### EXERCISE
Go through the listing below and list every line with "vous".

Top of PROVIDED DATA

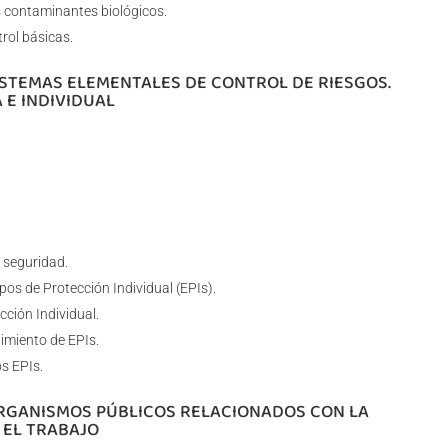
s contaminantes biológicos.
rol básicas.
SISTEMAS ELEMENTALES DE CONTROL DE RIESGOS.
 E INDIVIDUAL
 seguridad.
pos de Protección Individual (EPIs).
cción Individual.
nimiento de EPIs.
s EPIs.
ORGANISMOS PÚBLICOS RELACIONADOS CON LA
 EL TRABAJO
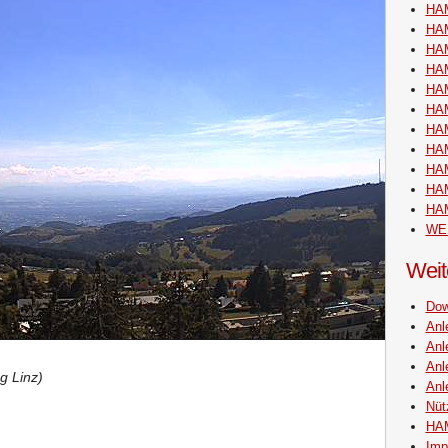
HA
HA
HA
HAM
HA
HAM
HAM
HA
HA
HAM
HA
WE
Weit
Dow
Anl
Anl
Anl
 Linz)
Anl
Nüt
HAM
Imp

Bottom of PROVIDED DATA
Top of PROVIDED DATA

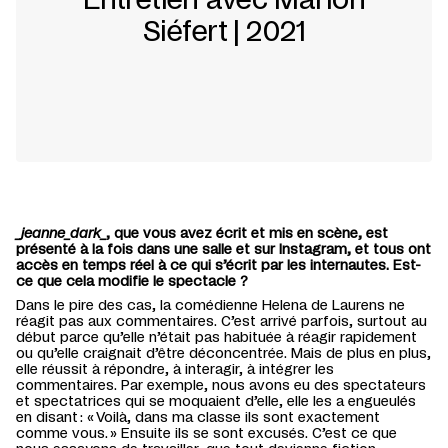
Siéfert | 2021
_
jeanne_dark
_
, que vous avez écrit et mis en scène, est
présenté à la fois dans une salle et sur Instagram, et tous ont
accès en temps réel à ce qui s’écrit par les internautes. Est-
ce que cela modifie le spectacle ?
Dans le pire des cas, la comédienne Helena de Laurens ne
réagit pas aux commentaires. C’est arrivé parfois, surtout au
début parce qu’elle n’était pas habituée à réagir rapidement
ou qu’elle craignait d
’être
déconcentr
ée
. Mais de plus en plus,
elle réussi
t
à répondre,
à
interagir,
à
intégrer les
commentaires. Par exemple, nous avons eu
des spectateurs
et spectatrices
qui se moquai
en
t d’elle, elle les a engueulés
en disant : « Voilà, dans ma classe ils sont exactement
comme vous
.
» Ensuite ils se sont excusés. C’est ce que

Bottom of PROVIDED DATA

### EXPECTED ANSWER
, que vous avez écrit et mis en scène, est
comme vous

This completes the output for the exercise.